Here are records with pictures in them. Copy all of them exactly and leave the pictures out.
○ ○ ○ ○ ○ ○ ○
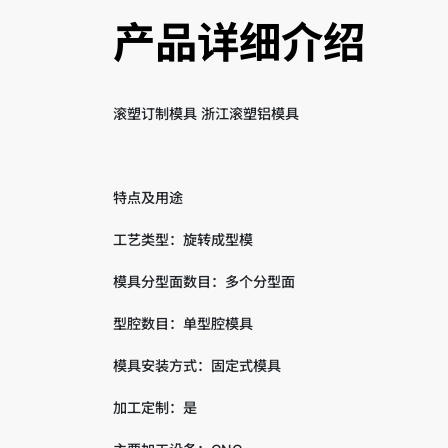
产品详细介绍
滚塑订制模具 浙江滚塑铝模具
特点及用途
工艺类型：旋转成型模
模具分型面数目：多个分型面
型腔数目：单型腔模具
模具安装方式：固定式模具
加工定制：是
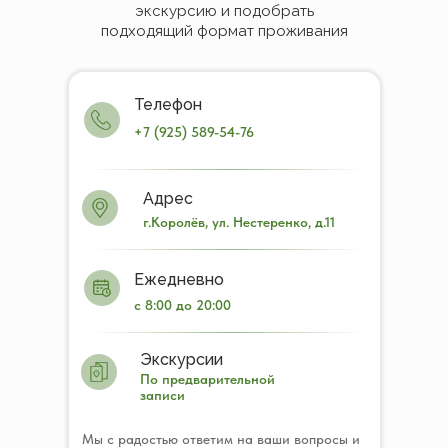
экскурсию и подобрать
подходящий формат проживания
Телефон
+7 (925) 589-54-76
Адрес
г.Королёв, ул. Нестеренко, д.11
Ежедневно
с 8:00 до 20:00
Экскурсии
По предварительной
записи
Мы с радостью ответим на ваши вопросы и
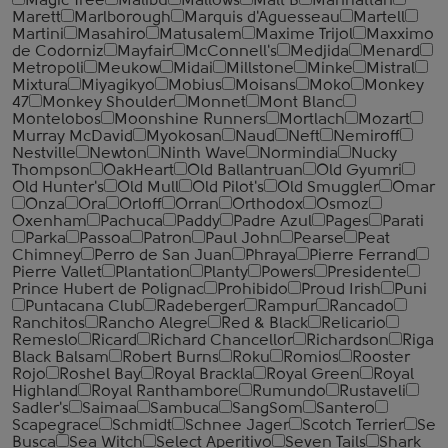
Magic Tree
Malibu
Mallows
Malt B
Manhattan
Marett
Marlborough
Marquis d'Aguesseau
Martell
Martini
Masahiro
Matusalem
Maxime Trijol
Maxximo
de Codorniz
Mayfair
McConnell's
Medjida
Menard
Metropoli
Meukow
Midai
Millstone
Minke
Mistral
Mixtura
Miyagikyo
Mobius
Moisans
Moko
Monkey
47
Monkey Shoulder
Monnet
Mont Blanc
Montelobos
Moonshine Runners
Mortlach
Mozart
Murray McDavid
Myokosan
Naud
Neft
Nemiroff
Nestville
Newton
Ninth Wave
Normindia
Nucky
Thompson
OakHeart
Old Ballantruan
Old Gyumri
Old Hunter's
Old Mull
Old Pilot's
Old Smuggler
Omar
Onza
Ora
Orloff
Orran
Orthodox
Osmoz
Oxenham
Pachuca
Paddy
Padre Azul
Pages
Parati
Parka
Passoa
Patron
Paul John
Pearse
Peat
Chimney
Perro de San Juan
Phraya
Pierre Ferrand
Pierre Vallet
Plantation
Planty
Powers
Presidente
Prince Hubert de Polignac
Prohibido
Proud Irish
Puni
Puntacana Club
Radeberger
Rampur
Rancado
Ranchitos
Rancho Alegre
Red & Black
Relicario
Remeslo
Ricard
Richard Chancellor
Richardson
Riga
Black Balsam
Robert Burns
Roku
Romios
Rooster
Rojo
Roshel Bay
Royal Brackla
Royal Green
Royal
Highland
Royal Ranthambore
Rumundo
Rustaveli
Sadler's
Saimaa
Sambuca
SangSom
Santero
Scapegrace
Schmidt
Schnee Jager
Scotch Terrier
Se
Busca
Sea Witch
Select Aperitivo
Seven Tails
Shark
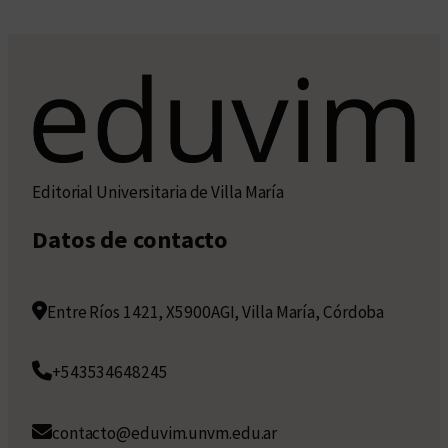
Editorial Universitaria de Villa María
Datos de contacto
Entre Ríos 1421, X5900AGI, Villa María, Córdoba
+543534648245
contacto@eduvim.unvm.edu.ar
○ ○ ○ ○ ○ ○ ○
● **OUTPUT OF THE TASK**:
产品详细介绍
滚塑订制模具 浙江滚塑铝模具
特点及用途
工艺类型：旋转成型模
模具分型面数目：多个分型面
型腔数目：单型腔模具
模具安装方式：固定式模具
加工定制：是
экскурсию и подобрать
подходящий формат проживания
Телефон
+7 (925) 589-54-76
Адрес
г.Королёв, ул. Нестеренко, д.11
Ежедневно
с 8:00 до 20:00
Экскурсии
По предварительной
записи
Мы с радостью ответим на ваши вопросы и
Magic Tree
Malibu
Mallows
Malt B
Manhattan
Marett
Marlborough
Marquis d'Aguesseau
Martell
Martini
Masahiro
Matusalem
Maxime Trijol
Maxximo
de Codorniz
Mayfair
McConnell's
Medjida
Menard
Metropoli
Meukow
Midai
Millstone
Minke
Mistral
Mixtura
Miyagikyo
Mobius
Moisans
Moko
Monkey
47
Monkey Shoulder
Monnet
Mont Blanc
Montelobos
Moonshine Runners
Mortlach
Mozart
Murray McDavid
Myokosan
Naud
Neft
Nemiroff
Nestville
Newton
Ninth Wave
Normindia
Nucky
Thompson
OakHeart
Old Ballantruan
Old Gyumri
Old Hunter's
Old Mull
Old Pilot's
Old Smuggler
Omar
Onza
Ora
Orloff
Orran
Orthodox
Osmoz
Oxenham
Pachuca
Paddy
Padre Azul
Pages
Parati
Parka
Passoa
Patron
Paul John
Pearse
Peat
Chimney
Perro de San Juan
Phraya
Pierre Ferrand
Pierre Vallet
Plantation
Planty
Powers
Presidente
Prince Hubert de Polignac
Prohibido
Proud Irish
Puni
Puntacana Club
Radeberger
Rampur
Rancado
Ranchitos
Rancho Alegre
Red & Black
Relicario
Remeslo
Ricard
Richard Chancellor
Richardson
Riga
Black Balsam
Robert Burns
Roku
Romios
Rooster
Rojo
Roshel Bay
Royal Brackla
Royal Green
Royal
Highland
Royal Ranthambore
Rumundo
Rustaveli
Sadler's
Saimaa
Sambuca
SangSom
Santero
Scapegrace
Schmidt
Schnee Jager
Scotch Terrier
Se
Busca
Sea Witch
Select Aperitivo
Seven Tails
Shark
Editorial Universitaria de Villa María
Datos de contacto
Entre Ríos 1421, X5900AGI, Villa María, Córdoba
+543534648245
contacto@eduvim.unvm.edu.ar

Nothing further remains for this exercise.